| Problem to work on |
Quote the entries word for word. Omit the pictures.

| Data shown |

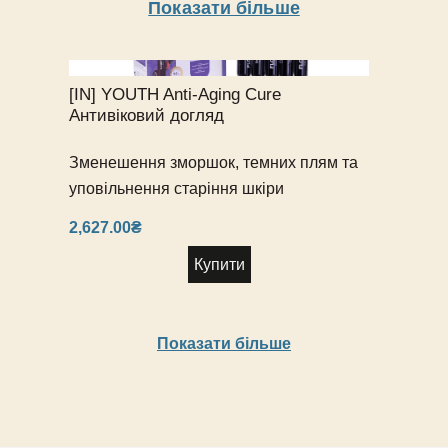
[I
А
Показати більше
Аксесуари
[
Пр
До
[I
[
М
[
Cu
Po
в
M
в
[IN] YOUTH Anti-Aging Cure
Ві
в
з
Антивіковий догляд
[I
ко
Br
M
Зменешення зморшок, темних плям та
ма
1
дл
уповільнення старіння шкіри
M
пр
з
2,627.00
₴
1 
ко
M
Купити
дл
пр
Показати більше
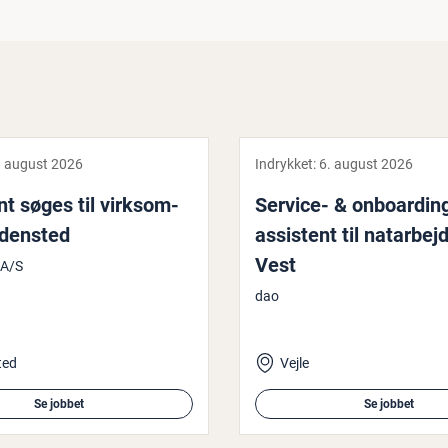
. august 2026
Indrykket:
6. august 2026
t søges til virk­som­
Service- & on­bo­ar­din
edensted
assistent til na­t­a­r­bej
Vest
 A/S
dao
ted
Vejle
Se jobbet
Se jobbet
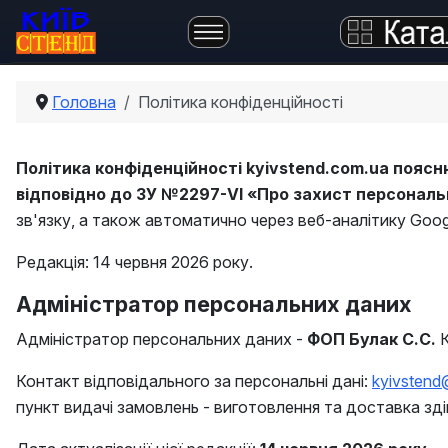
Головна
Політика конфіденційності
Політика конфіденційності kyivstend.com.ua поясню
відповідно до ЗУ №2297-VI «Про захист персональн
зв'язку, а також автоматично через веб-аналітику Goog
Редакція: 14 червня 2026 року.
Адміністратор персональних даних
Адміністратор персональних даних -
ФОП Булак С.С.
К
Контакт відповідального за персональні дані:
kyivstend
пункт видачі замовлень - виготовлення та доставка зд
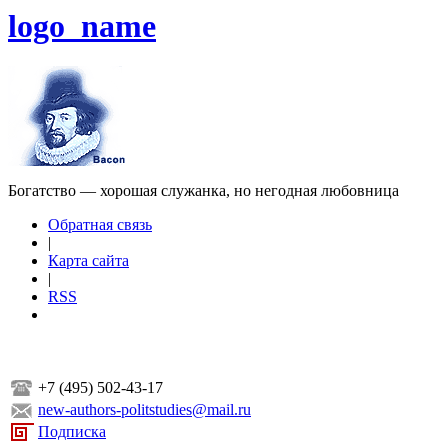
logo_name
Богатство — хорошая служанка, но негодная любовница
Обратная связь
|
Карта сайта
|
RSS
+7 (495) 502-43-17
new-authors-politstudies@mail.ru
Подписка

| Answer to this problem |
[I
А
Показати більше
Аксесуари
[
Пр
До
[I
[
М
[
Cu
Po
в
M
в
[IN] YOUTH Anti-Aging Cure
Ві
в
з
Антивіковий догляд
[I
ко
Br
M
Зменешення зморшок, темних плям та
ма
1
дл
уповільнення старіння шкіри
M
пр
з
2,627.00
₴
1 
ко
M
Купити
дл
пр
Показати більше
. august 2026
Indrykket:
6. august 2026
t søges til virk­som­
Service- & on­bo­ar­din
edensted
assistent til na­t­a­r­bej
Vest
 A/S
dao
ted
Vejle
Se jobbet
Se jobbet
Головна
Політика конфіденційності
Політика конфіденційності kyivstend.com.ua поясню
відповідно до ЗУ №2297-VI «Про захист персональн
зв'язку, а також автоматично через веб-аналітику Goog
Редакція: 14 червня 2026 року.
Адміністратор персональних даних
Адміністратор персональних даних -
ФОП Булак С.С.
К
Контакт відповідального за персональні дані:
kyivstend
пункт видачі замовлень - виготовлення та доставка зд
logo_name
Богатство — хорошая служанка, но негодная любовница
Обратная связь
|
Карта сайта
|
RSS
+7 (495) 502-43-17
new-authors-politstudies@mail.ru
Подписка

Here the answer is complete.